Many in our movement saw this day coming years ago. Numerous lecturers and media investigations warned us collectively about the laissez-faire administration of dispensaries. While justly empowering citizens to acquire marijuana as a medicine, we also saw it could lead to more stringent controls. Consequently, rather than enhancing our civil liberties, we may have set into motion a process which diminished them. Medical marijuana does not now, nor ever has, equaled freedom.
“Anyone committed to individual liberty must reject medical marijuana as counterfeit compassion,” wrote Sheldon Richman, a former senior editor at the Cato Institute two years ago. No one called for his censure. The debate Allen St. Pierre’s comments should spark should be one of policy, not personality. This is the discussion the NORML Board of Directors must have, and this is the argument the National Legal Committee should be having on this board.

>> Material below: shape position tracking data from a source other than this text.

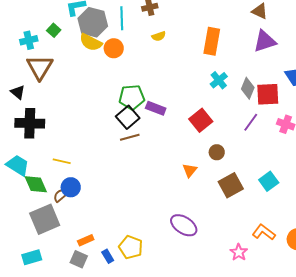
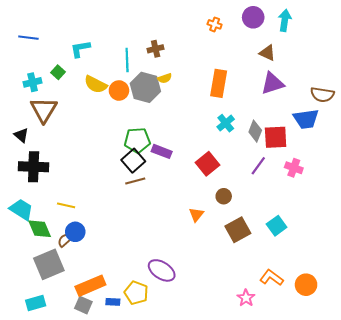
gray hexagon: (93, 22) -> (145, 87), moved
purple ellipse: (184, 225) -> (162, 270), moved
orange rectangle: (86, 240) -> (90, 286), size x1.8
blue rectangle: (108, 256) -> (113, 302), turned -56

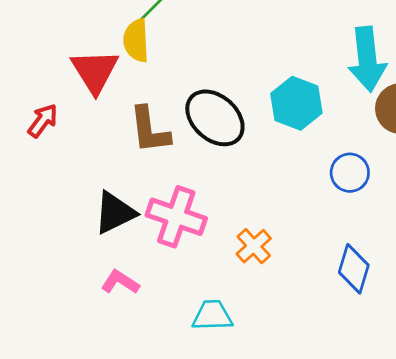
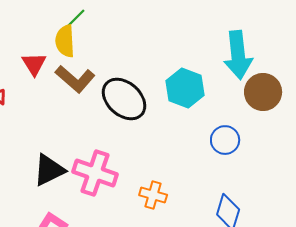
red triangle: (95, 71) -> (34, 64), size x0.7
brown L-shape: (150, 130) -> (75, 79), moved, turned -42
orange cross: (254, 246) -> (153, 195), turned -32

Trying to uncover who sent what email to whom and leaked what message where is not only an embarrassing waste of time, It is humiliating to all of us as professionals. It will only cause more members to tune off and drop out. It has already reduced the discussion to personal attacks instead of thoughtful commentary.
Let’s move to a higher plateau and address the real issue of freeing nearly one million Americans a year from arrest and prosecution for the use of marijuana, medicinally or recreationally. A civil liberty is a civil liberty regardless of why you exercise that right.